I'm Ron Verboom, live in the Netherlands and as a hobby i'm composing my own music. I first started out with dance/trance and downtempo stuf but lately i'm concentrating more and more on cinematic/orchestral pieces, you can put so much more emotion in this kind of music imo. Influences for my orchestral pieces are Hans Zimmer, Ennio Morricone and Steven Price to name a few. Great to be here, looks like a cool forum, a lot of useful info to use for learning new tricks and getting better.
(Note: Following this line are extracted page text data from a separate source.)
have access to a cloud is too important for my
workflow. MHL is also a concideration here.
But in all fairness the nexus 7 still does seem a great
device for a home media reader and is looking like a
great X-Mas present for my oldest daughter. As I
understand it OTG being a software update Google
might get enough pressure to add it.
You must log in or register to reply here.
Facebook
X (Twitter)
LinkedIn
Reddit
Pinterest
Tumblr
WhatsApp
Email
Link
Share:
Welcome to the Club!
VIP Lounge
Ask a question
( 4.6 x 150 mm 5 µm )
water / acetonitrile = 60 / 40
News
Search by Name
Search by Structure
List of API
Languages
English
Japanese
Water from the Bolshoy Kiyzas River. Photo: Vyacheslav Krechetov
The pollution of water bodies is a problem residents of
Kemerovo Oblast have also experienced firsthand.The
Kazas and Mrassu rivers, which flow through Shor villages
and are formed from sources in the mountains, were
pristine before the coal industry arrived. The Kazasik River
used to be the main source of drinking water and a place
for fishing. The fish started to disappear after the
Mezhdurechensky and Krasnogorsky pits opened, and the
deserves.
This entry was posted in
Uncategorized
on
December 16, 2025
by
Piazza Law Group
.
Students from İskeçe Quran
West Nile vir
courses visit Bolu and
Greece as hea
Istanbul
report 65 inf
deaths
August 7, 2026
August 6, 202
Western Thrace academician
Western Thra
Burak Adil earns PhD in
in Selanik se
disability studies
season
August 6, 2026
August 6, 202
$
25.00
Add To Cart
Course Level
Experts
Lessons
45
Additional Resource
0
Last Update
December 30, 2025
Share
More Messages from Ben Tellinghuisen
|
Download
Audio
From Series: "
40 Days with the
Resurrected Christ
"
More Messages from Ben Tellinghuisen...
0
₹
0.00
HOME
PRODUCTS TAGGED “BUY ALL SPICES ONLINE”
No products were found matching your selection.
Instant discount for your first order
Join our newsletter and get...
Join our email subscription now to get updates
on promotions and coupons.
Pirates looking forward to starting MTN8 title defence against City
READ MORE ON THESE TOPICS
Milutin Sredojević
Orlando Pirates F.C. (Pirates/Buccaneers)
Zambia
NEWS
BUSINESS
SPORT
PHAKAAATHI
Here you can listen to my latest orchestral work:

http://soundcloud.com/romiexp/sets/the-lonely-sea/

I hope you like what you hear

Greetings,

-Ron


----------



## Jaap (Mar 9, 2014)

Welcome Ron!

I haven't got time yet to listen to your piece, but it is bookmarked. Always nice to see a fellow Dutchie on the forums here


----------



## Matthijs van Wissen (Mar 9, 2014)

Welkom!


----------



## Ron Verboom (Mar 10, 2014)

Thx for the warm welcome, great to be here, already found some great info about cool choir and string packages. Great site!


----------



## JSmit (Mar 10, 2014)

Welkom :D


----------



## PJMorgan (Mar 10, 2014)

Hillo and Welcome


----------



## bryla (Mar 11, 2014)

Welcome Ron!

Great to see so many Dutch composers


----------



## SymphonicSamples (Mar 11, 2014)

Hey Ron , welcome to V.I . I just listened through your pieces , I really enjoyed the atmosphere in the tracks . Some lovely work in there o-[][]-o


----------



## Ron Verboom (Mar 11, 2014)

Thanks again and SymphonicSamples, thx for the listen, it means a lot to me when people say they like my stuf

And yes, let the Dutchmen rule


-Ron


----------



## g_randybrown (Mar 15, 2014)

_it means a lot to me when people say they like my stuf_

I like your stuf...very nice!
Good luck,
Randy


----------



## Ron Verboom (Mar 18, 2014)

Thx Randy


----------